“With a scowl and a frown / We’ll keep our peckers down,” Noël Coward teased in “There Are Bad Times Just Around the Corner,” his song about the British habit of gourmandizing grief. He added, “Hurray, hurray, hurray / Misery’s here to stay.” That was back in 1952. Nearly 70 years later, it’s no joking matter. Catastrophe has become the world’s daily bread. The earth is a furnace; doom, as well as carbon emissions, is in the air. At a London bookstore recently I noted these titles well displayed together on the main table: Tell Me How It Ends, Sorrow of the Earth, A Time to Keep Silent, A Short History of Truth, Night, How to Be a Fascist.

Our culture is in danger, but one of those dangers is scaring ourselves to death. Courage wants to laugh. No wonder, then, that the major theatrical events to emerge in London after 17 months of debilitating lockdowns are musicals, whose job description is to risk delight, to be an occasion for gladness.
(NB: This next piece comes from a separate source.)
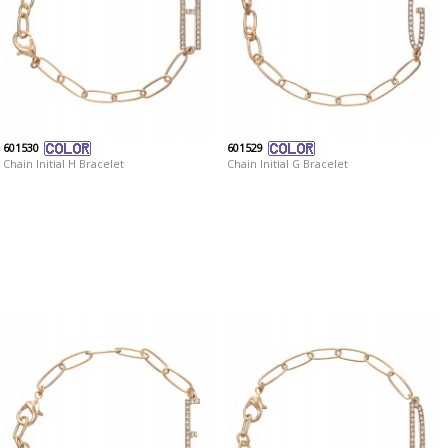
601530
601529
Chain Initial H Bracelet
Chain Initial G Bracelet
The musical’s all-singing, all-dancing high jinks, which are often dismissed as escapist, nonetheless confront the winded theatergoer with an almost forgotten reality: the capacity for joy.

With its big hair and boisterous costumes, Hairspray returns to the London Coliseum.
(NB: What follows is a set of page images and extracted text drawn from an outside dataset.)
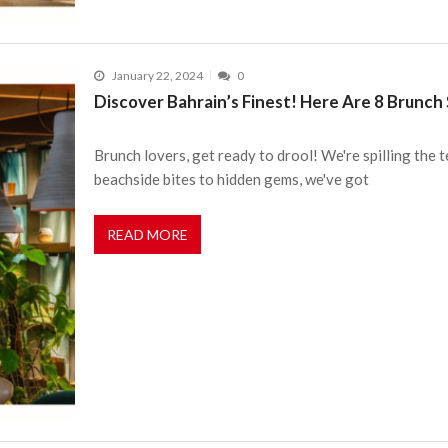
January 22, 2024
0
Discover Bahrain’s Finest! Here Are 8 Brunch
Brunch lovers, get ready to drool! We're spilling the
beachside bites to hidden gems, we've got
READ MORE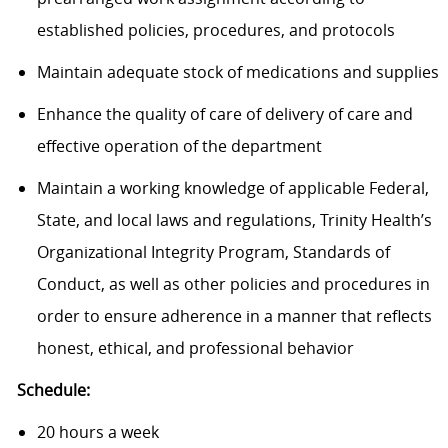
established policies, procedures, and protocols
Maintain adequate stock of medications and supplies
Enhance the quality of care of delivery of care and
effective operation of the department
Maintain a working knowledge of applicable Federal,
State, and local laws and regulations, Trinity Health’s
Organizational Integrity Program, Standards of
Conduct, as well as other policies and procedures in
order to ensure adherence in a manner that reflects
honest, ethical, and professional behavior
Schedule:
20 hours a week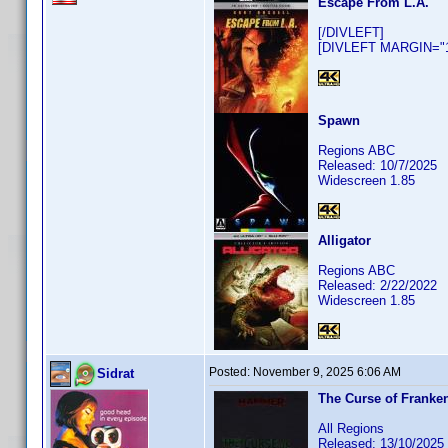
Escape From L.A.
[/DIVLEFT]
[DIVLEFT MARGIN="10
Spawn
Regions ABC
Released: 10/7/2025
Widescreen 1.85
Alligator
Regions ABC
Released: 2/22/2022
Widescreen 1.85
Posted:
November 9, 2025 6:06 AM
Sidrat
The Curse of Franke
All Regions
Released: 13/10/2025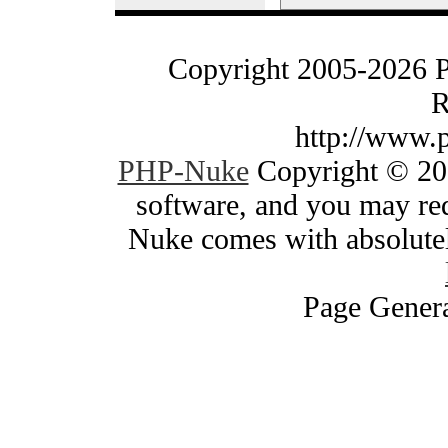
Copyright 2005-2026 
R
http://www.
PHP-Nuke
Copyright © 200
software, and you may red
Nuke comes with absolutely
Page Genera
The big magic of the musical’s enchantment—the word has its root in the French for “song”—was on scintillating display at the June opening of Hairspray (at the London Coliseum until September 29), a revival of the 2002 production. Here, set in 1962, the heroine is fat, her mother is in drag, and the Black characters are the solution, not the problem.

The plot is about the successful integration of a Baltimore TV dance show; the fun is seeing underdogs become top dogs in the American sweepstakes. The sly subversiveness of John Waters’s original film, where the unacceptable is made irresistible, is far better told as a ravishing West End show masterfully directed by Jack O’Brien, with witty choreography by Jerry Mitchell. At the Coliseum finale, as the fun machine cranked up and pinwheeled before the audience like some astonishing Roman candle, the cast belted out, “You Can’t Stop the Beat,” its driving anthem of resilience:

’Cause you can’t stop the motion of the ocean, or the rain from above
You can try to stop the paradise we’re dreamin’ of
But you cannot stop the rhythm of two hearts in love to stay
You can’t stop the beat!
You can’t stop the beat!
You can’t stop the beat …

No wonder the major theatrical events to emerge in London after 17 months of debilitating lockdowns are musicals.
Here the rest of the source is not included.